Read here for more information about AMD Instinct MI300 Series accelerators, ROCm 6 and the growing ecosystem of AMD-powered AI solutions.

Continued Leadership in Advancing AI PCs

Windows notebook chips now get a second-generation AI brain!

With millions of AI PCs shipped to date, AMD announced new leadership mobile processors with the launch of the latest AMD Ryzen 8040 Series processors that deliver robust AI compute capability.

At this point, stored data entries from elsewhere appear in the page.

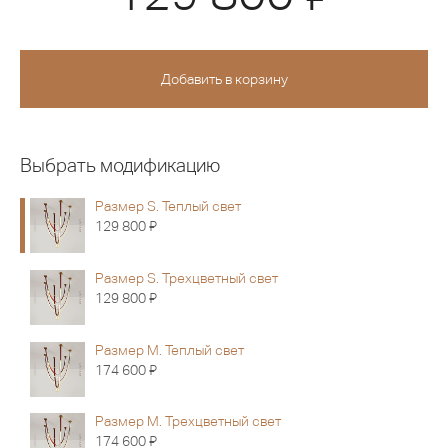
Выбрать модификацию
Размер S. Теплый свет
Я
129 800
Размер S. Трехцветный свет
Я
129 800
Размер M. Теплый свет
Я
174 600
Размер M. Трехцветный свет
Я
174 600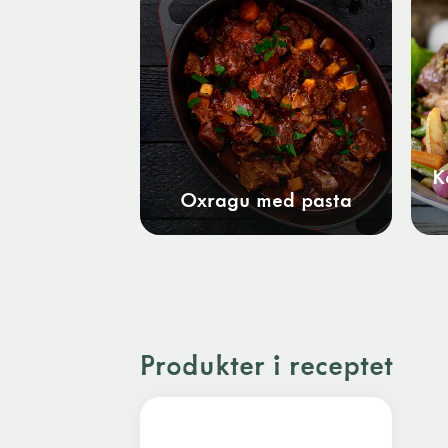
K
Oxragu med pasta
Produkter i receptet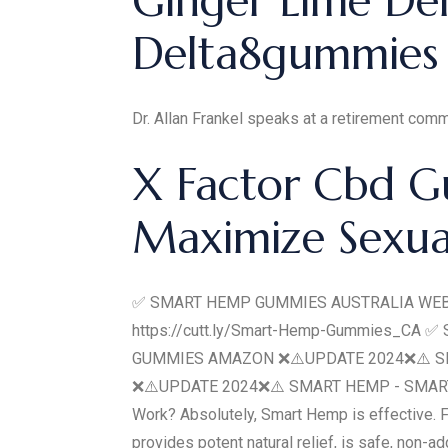
Ginger Lime De
Delta8gummies
Dr. Allan Frankel speaks at a retirement co
X Factor Cbd G
Maximize Sexua
✅ SMART HEMP GUMMIES AUSTRALIA WEBSI
https://cutt.ly/Smart-Hemp-Gummies_CA 
GUMMIES AMAZON ❌⚠️UPDATE 2024❌⚠️ 
❌⚠️UPDATE 2024❌⚠️ SMART HEMP - SMART 
Work? Absolutely, Smart Hemp is effective. Fo
provides potent natural relief, is safe, non-a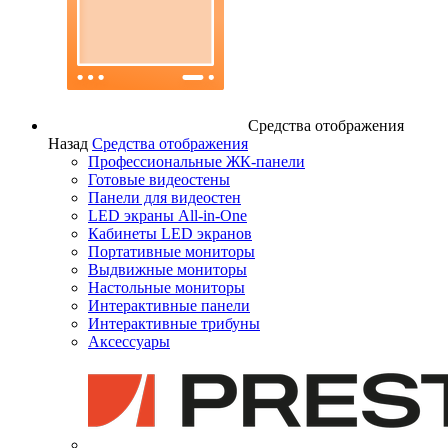
Средства отображения
Назад
Средства отображения
Профессиональные ЖК-панели
Готовые видеостены
Панели для видеостен
LED экраны All-in-One
Кабинеты LED экранов
Портативные мониторы
Выдвижные мониторы
Настольные мониторы
Интерактивные панели
Интерактивные трибуны
Аксессуары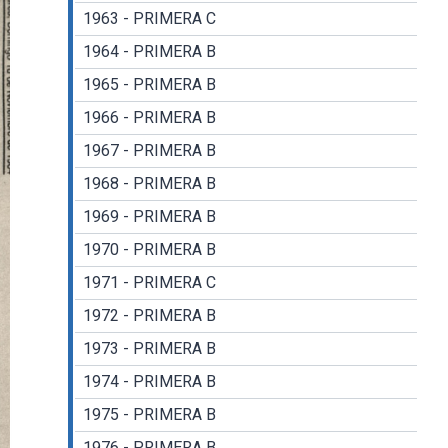
1963 - PRIMERA C
1964 - PRIMERA B
1965 - PRIMERA B
1966 - PRIMERA B
1967 - PRIMERA B
1968 - PRIMERA B
1969 - PRIMERA B
1970 - PRIMERA B
1971 - PRIMERA C
1972 - PRIMERA B
1973 - PRIMERA B
1974 - PRIMERA B
1975 - PRIMERA B
1976 - PRIMERA B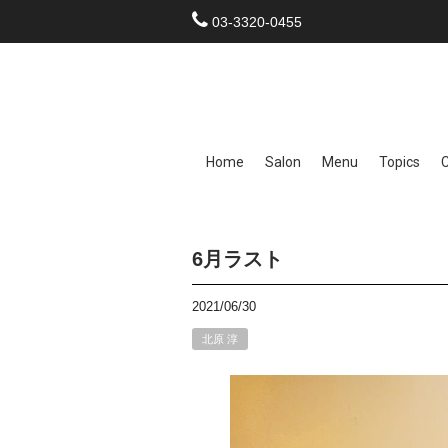
03-3320-0455
Home
Salon
Menu
Topics
6月ラスト
2021/06/30
北原 淳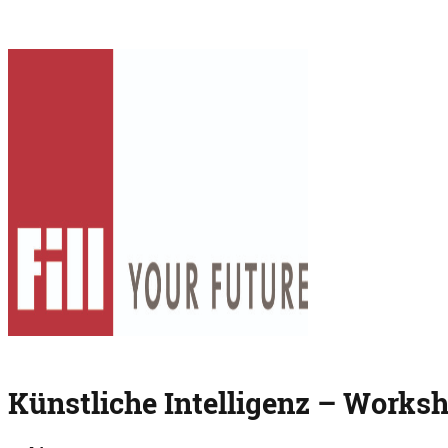
Künstliche Intelligenz – Works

AMD also launched Ryzen AI 1.0 Software, a software stack that enables developers to easily deploy apps that use pretrained models to add AI capabilities for Windows applications.

Microsoft also joined to discuss how they are working closely with AMD on future AI experiences for Windows PCs.

The future? AMD gave us a sneak peek, too!

AMD also disclosed that the upcoming next-gen “Strix Point” CPUs, planned to launch in 2024, will include the AMD XDNA 2 architecture designed to deliver more than a 3x increase in AI compute performance compared to the prior generation3 that will enable new generative AI experiences.